§ **Your instructions**
Copy every record exactly.

§ **Material supplied**
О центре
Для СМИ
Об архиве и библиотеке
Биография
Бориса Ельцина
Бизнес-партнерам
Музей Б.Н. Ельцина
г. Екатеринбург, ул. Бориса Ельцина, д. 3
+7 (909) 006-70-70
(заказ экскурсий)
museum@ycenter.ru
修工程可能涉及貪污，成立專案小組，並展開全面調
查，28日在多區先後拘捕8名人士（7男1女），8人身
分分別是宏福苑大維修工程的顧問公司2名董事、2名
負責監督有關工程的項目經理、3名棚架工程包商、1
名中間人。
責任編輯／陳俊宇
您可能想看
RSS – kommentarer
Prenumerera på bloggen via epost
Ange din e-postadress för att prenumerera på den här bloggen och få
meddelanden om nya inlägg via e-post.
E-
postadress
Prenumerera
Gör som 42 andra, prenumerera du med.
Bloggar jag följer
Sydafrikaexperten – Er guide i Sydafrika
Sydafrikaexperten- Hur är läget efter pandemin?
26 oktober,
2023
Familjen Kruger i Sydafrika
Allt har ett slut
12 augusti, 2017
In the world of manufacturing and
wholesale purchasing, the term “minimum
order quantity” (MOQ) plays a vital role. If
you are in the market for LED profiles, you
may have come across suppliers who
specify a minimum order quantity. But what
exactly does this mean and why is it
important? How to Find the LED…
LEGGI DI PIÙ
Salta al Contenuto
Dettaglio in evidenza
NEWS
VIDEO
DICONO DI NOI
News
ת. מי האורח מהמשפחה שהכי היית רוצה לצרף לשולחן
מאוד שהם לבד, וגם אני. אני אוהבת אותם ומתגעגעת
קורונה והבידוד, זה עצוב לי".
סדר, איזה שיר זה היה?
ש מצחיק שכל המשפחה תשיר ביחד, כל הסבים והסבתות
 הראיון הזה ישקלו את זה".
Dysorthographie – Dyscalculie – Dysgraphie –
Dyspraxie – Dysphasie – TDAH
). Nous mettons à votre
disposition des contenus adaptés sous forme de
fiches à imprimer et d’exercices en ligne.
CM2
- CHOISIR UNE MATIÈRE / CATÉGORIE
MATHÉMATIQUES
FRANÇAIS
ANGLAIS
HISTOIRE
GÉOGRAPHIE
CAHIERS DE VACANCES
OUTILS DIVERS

§ **Solution for this problem**
О центре
Для СМИ
Об архиве и библиотеке
Биография
Бориса Ельцина
Бизнес-партнерам
Музей Б.Н. Ельцина
г. Екатеринбург, ул. Бориса Ельцина, д. 3
+7 (909) 006-70-70
(заказ экскурсий)
museum@ycenter.ru
修工程可能涉及貪污，成立專案小組，並展開全面調
查，28日在多區先後拘捕8名人士（7男1女），8人身
分分別是宏福苑大維修工程的顧問公司2名董事、2名
負責監督有關工程的項目經理、3名棚架工程包商、1
名中間人。
責任編輯／陳俊宇
您可能想看
RSS – kommentarer
Prenumerera på bloggen via epost
Ange din e-postadress för att prenumerera på den här bloggen och få
meddelanden om nya inlägg via e-post.
E-
postadress
Prenumerera
Gör som 42 andra, prenumerera du med.
Bloggar jag följer
Sydafrikaexperten – Er guide i Sydafrika
Sydafrikaexperten- Hur är läget efter pandemin?
26 oktober,
2023
Familjen Kruger i Sydafrika
Allt har ett slut
12 augusti, 2017
In the world of manufacturing and
wholesale purchasing, the term “minimum
order quantity” (MOQ) plays a vital role. If
you are in the market for LED profiles, you
may have come across suppliers who
specify a minimum order quantity. But what
exactly does this mean and why is it
important? How to Find the LED…
LEGGI DI PIÙ
Salta al Contenuto
Dettaglio in evidenza
NEWS
VIDEO
DICONO DI NOI
News
ת. מי האורח מהמשפחה שהכי היית רוצה לצרף לשולחן
מאוד שהם לבד, וגם אני. אני אוהבת אותם ומתגעגעת
קורונה והבידוד, זה עצוב לי".
סדר, איזה שיר זה היה?
ש מצחיק שכל המשפחה תשיר ביחד, כל הסבים והסבתות
 הראיון הזה ישקלו את זה".
Dysorthographie – Dyscalculie – Dysgraphie –
Dyspraxie – Dysphasie – TDAH
). Nous mettons à votre
disposition des contenus adaptés sous forme de
fiches à imprimer et d’exercices en ligne.
CM2
- CHOISIR UNE MATIÈRE / CATÉGORIE
MATHÉMATIQUES
FRANÇAIS
ANGLAIS
HISTOIRE
GÉOGRAPHIE
CAHIERS DE VACANCES
OUTILS DIVERS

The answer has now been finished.